- Location: Southern Cross Ballroom
- Hosted by: Bruce McAvaney
- Winner: Scott Wynd (Footscray) 20 votes

Television/radio coverage
- Network: Seven Network

= 1992 Brownlow Medal =

The 1992 Brownlow Medal was the 65th year the award was presented to the player adjudged the fairest and best player during the Australian Football League (AFL) home and away season.
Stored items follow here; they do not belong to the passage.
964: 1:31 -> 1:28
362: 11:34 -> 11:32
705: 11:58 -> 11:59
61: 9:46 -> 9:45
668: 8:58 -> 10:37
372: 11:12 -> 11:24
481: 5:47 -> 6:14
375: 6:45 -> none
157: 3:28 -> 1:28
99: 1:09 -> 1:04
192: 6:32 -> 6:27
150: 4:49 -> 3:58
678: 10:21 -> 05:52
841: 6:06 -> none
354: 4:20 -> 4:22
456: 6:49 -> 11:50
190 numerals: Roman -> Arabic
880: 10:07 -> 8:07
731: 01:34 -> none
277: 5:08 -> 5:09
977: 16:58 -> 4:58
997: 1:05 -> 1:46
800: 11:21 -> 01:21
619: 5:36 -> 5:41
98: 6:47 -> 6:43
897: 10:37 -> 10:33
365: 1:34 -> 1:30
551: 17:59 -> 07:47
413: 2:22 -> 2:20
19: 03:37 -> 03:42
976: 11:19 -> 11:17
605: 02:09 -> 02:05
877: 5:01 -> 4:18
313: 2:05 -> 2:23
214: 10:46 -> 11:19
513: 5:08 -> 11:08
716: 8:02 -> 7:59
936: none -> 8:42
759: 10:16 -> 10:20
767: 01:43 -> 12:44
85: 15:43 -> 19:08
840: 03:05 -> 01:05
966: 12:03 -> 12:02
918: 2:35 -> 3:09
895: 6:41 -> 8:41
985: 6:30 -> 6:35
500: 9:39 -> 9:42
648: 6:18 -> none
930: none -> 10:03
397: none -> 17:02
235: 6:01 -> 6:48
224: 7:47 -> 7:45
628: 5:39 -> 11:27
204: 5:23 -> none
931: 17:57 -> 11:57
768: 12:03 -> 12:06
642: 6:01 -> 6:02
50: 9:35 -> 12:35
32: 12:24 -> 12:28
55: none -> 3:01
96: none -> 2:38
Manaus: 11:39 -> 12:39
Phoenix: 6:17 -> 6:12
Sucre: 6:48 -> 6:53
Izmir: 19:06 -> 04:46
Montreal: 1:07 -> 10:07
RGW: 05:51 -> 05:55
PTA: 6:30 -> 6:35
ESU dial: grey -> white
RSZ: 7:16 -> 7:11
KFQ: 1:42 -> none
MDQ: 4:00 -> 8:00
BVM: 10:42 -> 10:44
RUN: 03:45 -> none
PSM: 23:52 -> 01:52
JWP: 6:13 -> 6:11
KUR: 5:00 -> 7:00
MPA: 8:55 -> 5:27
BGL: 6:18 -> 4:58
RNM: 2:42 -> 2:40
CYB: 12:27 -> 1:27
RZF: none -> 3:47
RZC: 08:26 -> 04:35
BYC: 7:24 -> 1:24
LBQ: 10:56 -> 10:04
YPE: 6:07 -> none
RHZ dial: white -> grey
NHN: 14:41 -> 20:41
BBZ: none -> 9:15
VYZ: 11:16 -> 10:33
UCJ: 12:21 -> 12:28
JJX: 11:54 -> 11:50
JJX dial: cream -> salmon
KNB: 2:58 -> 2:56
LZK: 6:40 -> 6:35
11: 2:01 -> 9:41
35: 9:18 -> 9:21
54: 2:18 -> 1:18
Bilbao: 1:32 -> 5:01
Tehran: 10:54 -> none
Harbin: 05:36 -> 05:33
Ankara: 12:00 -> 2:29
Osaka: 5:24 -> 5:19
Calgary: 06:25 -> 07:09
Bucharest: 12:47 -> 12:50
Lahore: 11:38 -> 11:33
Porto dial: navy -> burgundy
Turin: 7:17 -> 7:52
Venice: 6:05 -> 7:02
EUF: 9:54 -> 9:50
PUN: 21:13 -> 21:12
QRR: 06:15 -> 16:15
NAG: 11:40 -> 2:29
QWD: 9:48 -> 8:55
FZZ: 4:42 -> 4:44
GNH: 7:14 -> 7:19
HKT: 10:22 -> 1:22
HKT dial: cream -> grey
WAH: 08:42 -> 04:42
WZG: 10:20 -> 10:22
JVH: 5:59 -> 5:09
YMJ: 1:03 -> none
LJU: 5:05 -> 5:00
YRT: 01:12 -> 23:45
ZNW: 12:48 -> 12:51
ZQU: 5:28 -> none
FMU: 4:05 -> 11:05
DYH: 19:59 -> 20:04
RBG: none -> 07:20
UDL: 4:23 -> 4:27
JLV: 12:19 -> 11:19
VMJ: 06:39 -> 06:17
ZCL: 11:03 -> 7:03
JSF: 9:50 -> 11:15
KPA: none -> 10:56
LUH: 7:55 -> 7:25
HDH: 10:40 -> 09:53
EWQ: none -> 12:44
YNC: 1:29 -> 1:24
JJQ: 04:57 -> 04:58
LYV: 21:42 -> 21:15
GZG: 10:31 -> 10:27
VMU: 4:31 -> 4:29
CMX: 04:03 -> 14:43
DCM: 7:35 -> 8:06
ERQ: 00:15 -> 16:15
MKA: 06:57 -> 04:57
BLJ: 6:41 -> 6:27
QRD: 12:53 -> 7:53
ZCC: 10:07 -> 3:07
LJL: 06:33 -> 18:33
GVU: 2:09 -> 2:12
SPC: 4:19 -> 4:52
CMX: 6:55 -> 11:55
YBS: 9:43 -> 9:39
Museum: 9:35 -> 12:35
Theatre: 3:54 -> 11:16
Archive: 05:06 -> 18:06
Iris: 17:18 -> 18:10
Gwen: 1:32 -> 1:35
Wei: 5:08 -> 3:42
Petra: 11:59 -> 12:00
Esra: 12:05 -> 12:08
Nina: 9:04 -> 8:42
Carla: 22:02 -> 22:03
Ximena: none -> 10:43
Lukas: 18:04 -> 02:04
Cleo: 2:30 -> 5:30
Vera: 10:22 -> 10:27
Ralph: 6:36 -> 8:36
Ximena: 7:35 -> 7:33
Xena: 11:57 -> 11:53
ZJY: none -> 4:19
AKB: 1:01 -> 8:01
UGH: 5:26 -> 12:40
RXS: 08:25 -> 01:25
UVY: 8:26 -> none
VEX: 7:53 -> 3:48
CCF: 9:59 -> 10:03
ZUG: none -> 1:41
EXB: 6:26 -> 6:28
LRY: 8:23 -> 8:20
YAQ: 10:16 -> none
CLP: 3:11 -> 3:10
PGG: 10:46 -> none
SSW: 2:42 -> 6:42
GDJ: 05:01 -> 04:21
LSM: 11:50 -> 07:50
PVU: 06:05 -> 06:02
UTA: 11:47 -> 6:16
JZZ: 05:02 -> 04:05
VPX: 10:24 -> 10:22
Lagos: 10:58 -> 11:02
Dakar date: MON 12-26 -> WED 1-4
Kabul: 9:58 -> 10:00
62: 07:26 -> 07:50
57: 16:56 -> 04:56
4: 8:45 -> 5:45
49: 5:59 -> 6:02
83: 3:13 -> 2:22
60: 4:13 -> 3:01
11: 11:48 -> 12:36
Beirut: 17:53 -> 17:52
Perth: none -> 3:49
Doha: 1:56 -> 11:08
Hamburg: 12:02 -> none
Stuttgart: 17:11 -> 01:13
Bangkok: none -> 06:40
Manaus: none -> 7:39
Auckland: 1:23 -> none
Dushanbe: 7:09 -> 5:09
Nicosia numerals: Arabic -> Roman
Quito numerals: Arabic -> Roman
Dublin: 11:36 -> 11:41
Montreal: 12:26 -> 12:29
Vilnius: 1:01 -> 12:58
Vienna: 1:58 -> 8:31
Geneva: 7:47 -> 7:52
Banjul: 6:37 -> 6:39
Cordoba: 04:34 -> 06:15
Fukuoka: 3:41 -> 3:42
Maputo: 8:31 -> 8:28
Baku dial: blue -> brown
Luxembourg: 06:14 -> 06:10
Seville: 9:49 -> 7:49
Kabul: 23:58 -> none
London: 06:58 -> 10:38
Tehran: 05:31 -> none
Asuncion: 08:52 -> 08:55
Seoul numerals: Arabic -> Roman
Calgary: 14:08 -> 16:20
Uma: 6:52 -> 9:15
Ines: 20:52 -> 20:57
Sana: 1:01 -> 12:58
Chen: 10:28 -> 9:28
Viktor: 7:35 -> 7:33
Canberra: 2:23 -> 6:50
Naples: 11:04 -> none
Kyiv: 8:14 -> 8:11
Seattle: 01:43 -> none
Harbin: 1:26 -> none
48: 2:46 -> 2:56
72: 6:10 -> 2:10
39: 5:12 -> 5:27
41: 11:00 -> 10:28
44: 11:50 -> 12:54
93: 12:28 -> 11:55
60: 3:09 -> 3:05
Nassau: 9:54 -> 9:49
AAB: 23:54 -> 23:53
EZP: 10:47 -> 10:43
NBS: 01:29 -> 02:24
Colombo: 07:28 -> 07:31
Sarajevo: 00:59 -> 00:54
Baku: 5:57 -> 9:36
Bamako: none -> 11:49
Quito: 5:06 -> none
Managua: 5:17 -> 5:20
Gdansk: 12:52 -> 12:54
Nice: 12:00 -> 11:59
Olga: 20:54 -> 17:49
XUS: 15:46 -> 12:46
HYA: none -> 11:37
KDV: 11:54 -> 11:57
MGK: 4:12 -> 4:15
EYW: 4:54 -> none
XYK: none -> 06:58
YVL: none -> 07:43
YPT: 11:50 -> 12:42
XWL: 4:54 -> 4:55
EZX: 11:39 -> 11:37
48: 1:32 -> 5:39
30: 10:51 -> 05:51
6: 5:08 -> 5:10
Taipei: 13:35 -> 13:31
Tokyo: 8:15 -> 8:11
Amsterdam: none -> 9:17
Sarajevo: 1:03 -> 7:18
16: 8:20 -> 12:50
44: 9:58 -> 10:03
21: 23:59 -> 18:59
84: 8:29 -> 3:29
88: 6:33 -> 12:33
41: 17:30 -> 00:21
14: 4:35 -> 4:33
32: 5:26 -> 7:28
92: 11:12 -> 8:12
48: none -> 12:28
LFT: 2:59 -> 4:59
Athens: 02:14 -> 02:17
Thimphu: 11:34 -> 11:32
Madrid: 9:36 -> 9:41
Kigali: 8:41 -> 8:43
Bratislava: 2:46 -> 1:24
Scott Wynd of the Footscray Football Club was the outright winner of the medal count, becoming the ninth individual to win the award while playing for Footscray.

== Leading votegetters ==

|  | Player | Votes |
| 1st | Scott Wynd (Footscray) | 20 |
| 2nd | Jason Dunstall (Hawthorn) | 18 |
| 3rd | Ken Hinkley (Geelong) | 17 |
| 4th | Stewart Loewe (St Kilda) | 16 |
| 5th | Darren Jarman (Hawthorn) | 14 |
|  | Wayne Carey (North Melbourne)* | 14 |
| 6th | Derek Kickett (Essendon) | 13 |
| =7th | Jon Dorotich (Carlton) | 12 |
Robert Harvey (St Kilda)
Nigel Kellett (Footscray)
Shaun Rehn (Adelaide)
Tony Liberatore (Footscray)

- The player was ineligible to win the medal due to suspension by the AFL Tribunal during the year.